Скачать или смотреть Crystal Structures and Unit Cells: Simple Cubic, BCC, FCC, and Miller Indices Explained

This lecture introduces the atomic-scale foundations of semiconductor devices by exploring how real materials are arranged at the microscopic and crystal levels. We begin with how a MOSFET is physically constructed, transition into understanding crystalline, amorphous, and polycrystalline materials, and then build up the core concepts of lattice structures, periodicity, unit cells, and the geometry of real crystals.
From there, the lecture dives into the three fundamental cubic crystal structures — Simple Cubic (SC), Body-Centered Cubic (BCC), and Face-Centered Cubic (FCC). You will learn how atoms are arranged in each structure, how to compute atoms per unit cell, how packing density arises, and how nearest-neighbor distances differ between these structures. These ideas directly influence electronic properties like bond length, density, and carrier transport in materials such as silicon and gallium arsenide.
The lecture also explains how to identify unit cells, how to interpret basis vectors, how crystals repeat in one, two, and three dimensions, and how lattice constant, bond length, and atomic radius are related.

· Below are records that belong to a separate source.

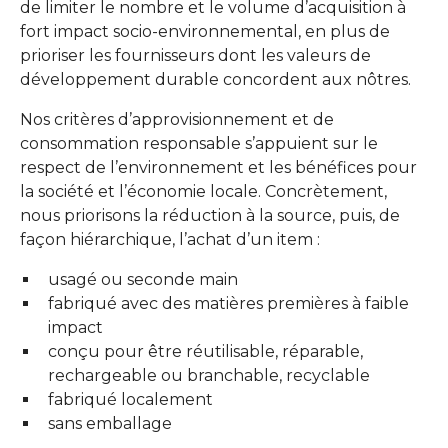
de limiter le nombre et le volume d’acquisition à
fort impact socio-environnemental, en plus de
prioriser les fournisseurs dont les valeurs de
développement durable concordent aux nôtres.
Nos critères d’approvisionnement et de
consommation responsable s’appuient sur le
respect de l’environnement et les bénéfices pour
la société et l’économie locale. Concrètement,
nous priorisons la réduction à la source, puis, de
façon hiérarchique, l’achat d’un item :
usagé ou seconde main
fabriqué avec des matières premières à faible
impact
conçu pour être réutilisable, réparable,
rechargeable ou branchable, recyclable
fabriqué localement
sans emballage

Finally, we introduce Miller indices — the universal method for identifying planes in crystals. By learning how to determine intercepts, take reciprocals, and express planes as whole-number index triplets, students gain the tools needed for understanding crystal orientation, plane density, and how electrons behave when moving along different crystal directions.

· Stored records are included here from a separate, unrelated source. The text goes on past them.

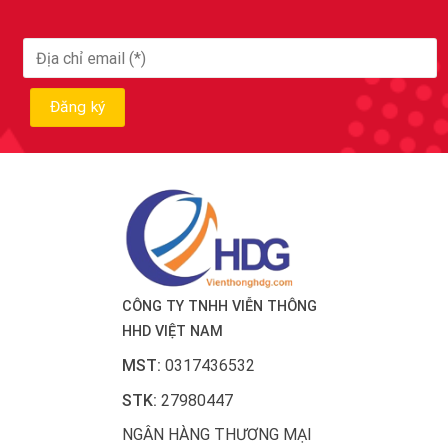
CÔNG TY TNHH VIỄN THÔNG
HHD VIỆT NAM
MST:
0317436532
STK:
27980447
NGÂN HÀNG THƯƠNG MẠI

Key topics covered in this lecture:
• MOSFET structure and the materials inside a transistor
• Crystalline vs amorphous vs polycrystalline materials
• 1D, 2D, and 3D lattices
• Unit cell definition and periodicity
• Simple cubic, body-centered cubic, and face-centered cubic structures
• How to calculate atoms per unit cell
• Packing density and why FCC is tightly packed
• Nearest-neighbor distances in SC, BCC, and FCC
• Relationship between bond length and lattice constant
• Atomic radius from nearest-neighbor spacing
• Planar (areal) density and why it matters
• Electron motion along different crystallographic directions
• Miller indices: how to represent planes in a crystal
• Direction vectors vs plane indices
• Real examples relevant to semiconductor materials like silicon
This lecture establishes the material science foundation required for understanding semiconductor devices, MOSFET physics, and microelectronics. These concepts are essential for anyone studying VLSI, device physics, or advanced solid-state electronics.